The purpose of this study was to examine general reactions to AI-created music, as well as whether a predisposition would affect the results when the subject was positively or negatively surprised by the quality of the music. Strongly contrasting genres were also tested to see if the results would apply more broadly across musical types. The results suggest that accepting the creativity of AI is a prerequisite for a positive evaluation of its artistic merit. This positive correlation, regardless of the genre of music, shows that appreciating the beauty of new things comes from an open-minded attitude, and that conversely, an unwillingness to accept AI products blocks appreciation. As mentioned earlier, unless there are commonly agreed upon objective criteria for a product to be deemed art, the definition of artistic performance by an AI relies on an individual’s subjective criteria (Coeckelbergh, 2017). Even though people have similar beliefs and biases toward machines (Sundar and Kim, 2019), this does not mean that the strength of their attitudes is equal.
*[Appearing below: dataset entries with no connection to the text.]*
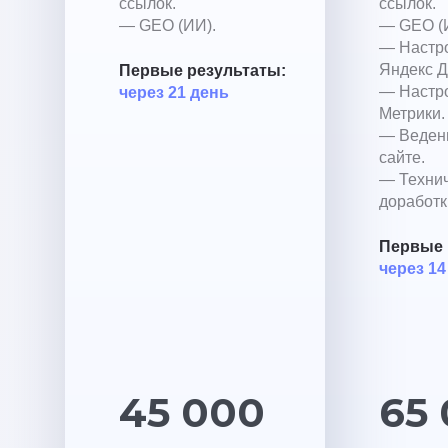
ссылок.
ссылок.
— GEO (ИИ).
— GEO (
— Настр
Яндекс Д
Первые результаты:
— Настр
через 21 день
Метрики.
— Ведени
сайте.
— Техни
доработк
Первые 
через 14
45 000
65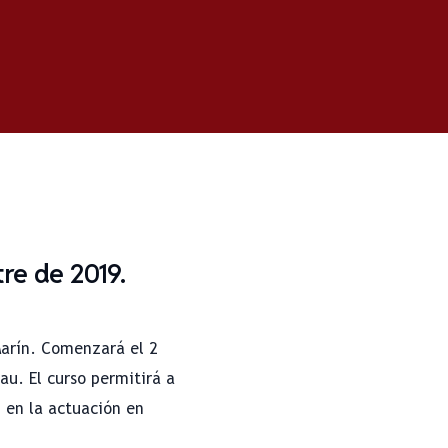
re de 2019.
Marín. Comenzará el 2
au. El curso permitirá a
d en la actuación en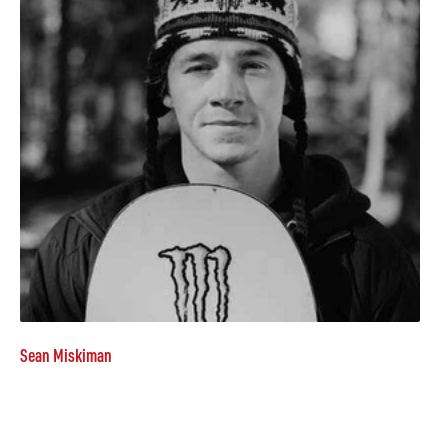
Sean Miskiman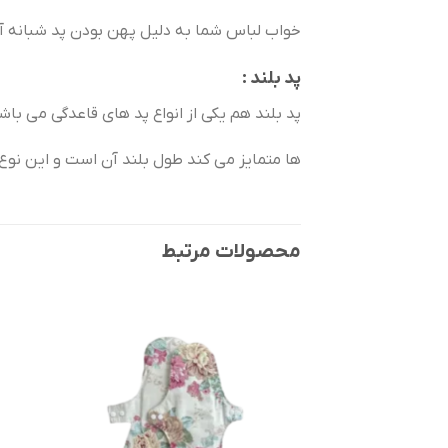
خواب لباس شما به دلیل پهن بودن پد شبانه آ
پد بلند :
پد بلند هم یکی از انواع پد های قاعدگی می باشد 
ها متمایز می کند طول بلند آن است و این نوع از
محصولات مرتبط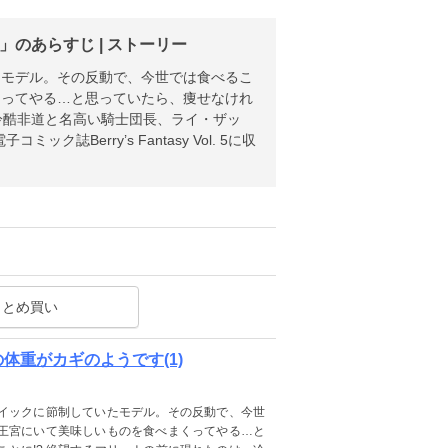
す」のあらすじ | ストーリー
たモデル。その反動で、今世では食べるこ
くってやる…と思っていたら、痩せなけれ
冷酷非道と名高い騎士団長、ライ・ザッ
erry’s Fantasy Vol. 5に収
まとめ買い
私の体重がカギのようです(1)
イックに節制していたモデル。その反動で、今世
王宮にいて美味しいものを食べまくってやる…と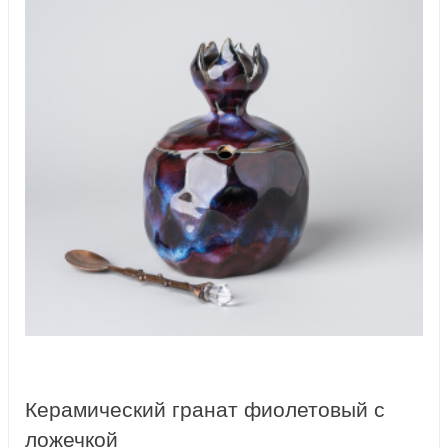
Керамический гранат фиолетовый с
ложечкой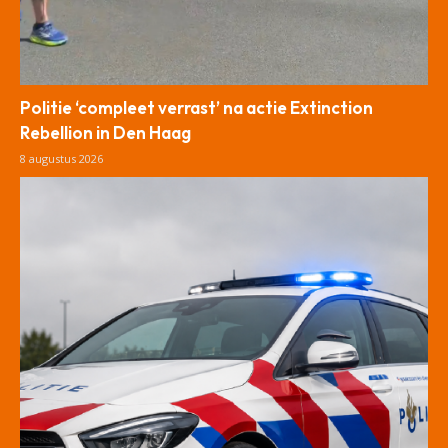
Politie ‘compleet verrast’ na actie Extinction
Rebellion in Den Haag
8 augustus 2026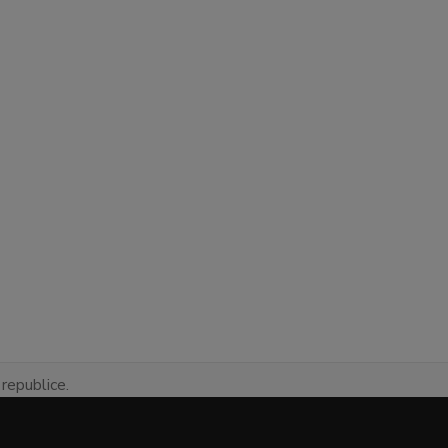
republice.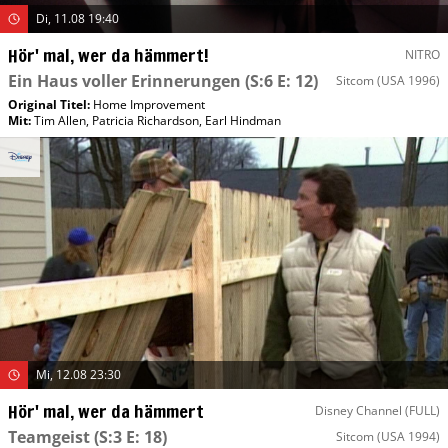
Di, 11.08 19:40
Hör' mal, wer da hämmert!
NITRO
Ein Haus voller Erinnerungen
(S:6 E: 12)
Sitcom
(USA 1996)
Original Titel:
Home Improvement
Mit
:
Tim Allen
,
Patricia Richardson
,
Earl Hindman
Mi, 12.08 23:30
Hör' mal, wer da hämmert
Disney Channel (FULL)
Teamgeist
(S:3 E: 18)
Sitcom
(USA 1994)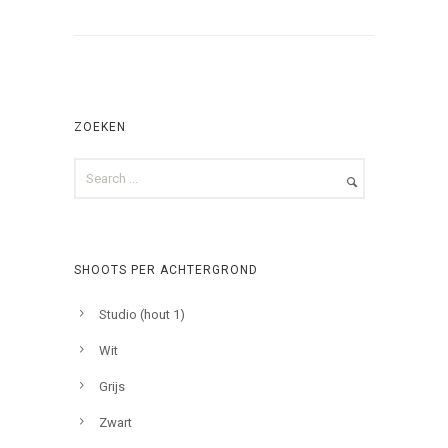
ZOEKEN
SHOOTS PER ACHTERGROND
Studio (hout 1)
Wit
Grijs
Zwart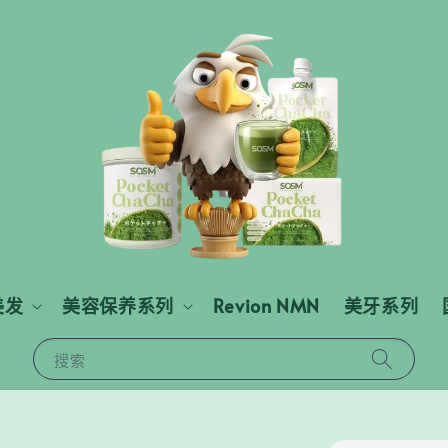
美发
美容保养系列
Revion NMN
美牙系列
搜索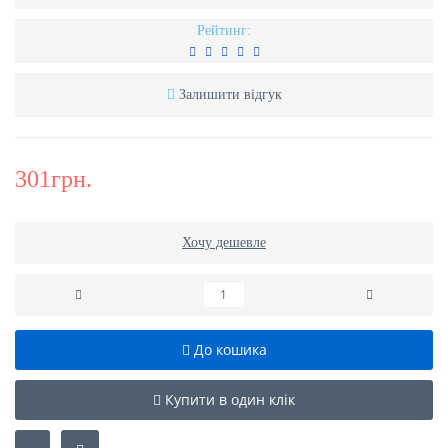
Рейтинг:
Залишити відгук
301грн.
Хочу дешевле
До кошика
Купити в один клік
By examining the perceptions of AI and music for the first time, this study finds that different predispositions toward creative AI can lead to a different appreciation of its products. Taken together with previous findings in visual design, this suggests that preexisting attitudes toward machines must be considered in HMC studies. Machine heuristics are speculated to influence the perception of AI, including its violations of expectations. The expectation is a different form of schema that comes from cumulated knowledge and experiences (Bonito et al., 1999), so the perception of expectancy violations from an AI’s performance depends on their preexisting attitudes. Therefore, this study suggests that future EVT studies involving evaluations of AI performances should consider existing attitudes toward particular characteristics of AI in their design.

Also, a two-way interaction between the expectancy violation and its valence was found, which supports EVT. Participants with positive expectancy violations, who thought the given music was surprisingly better than their expectation about AI-composed music, reported higher ratings compared to the ones with positive expectancy confirmations, who thought music had a high quality, as anticipated. On the other hand, participants with negative expectancy violations, who thought the music was much worse than what they expected from AI-composed music, reported lower ratings compared to the ones with negative expectancy confirmations, who thought the music had low quality, as expected. This is a new extension of EVT into a new aspect of human–computer interaction. It is worth noting that while EVT was established as an interpersonal theory (Burgoon, 2015), the application of the theory expanded to non-interactive settings (Cohen, 2010; Rui and Stefanone, 2018), with room for more nuance there as well. This study has extended the use of EVT to now include evaluations of a machine’s performance. However, the performance of machines cannot always be predicted. An overreaction to a machine’s work might lead to an incorrect attitude toward the technology more broadly (Wakefield, 2016). Broader applications of EVT can help minimize unpleasant surprises from machines and lead to higher quality human–computer interactions.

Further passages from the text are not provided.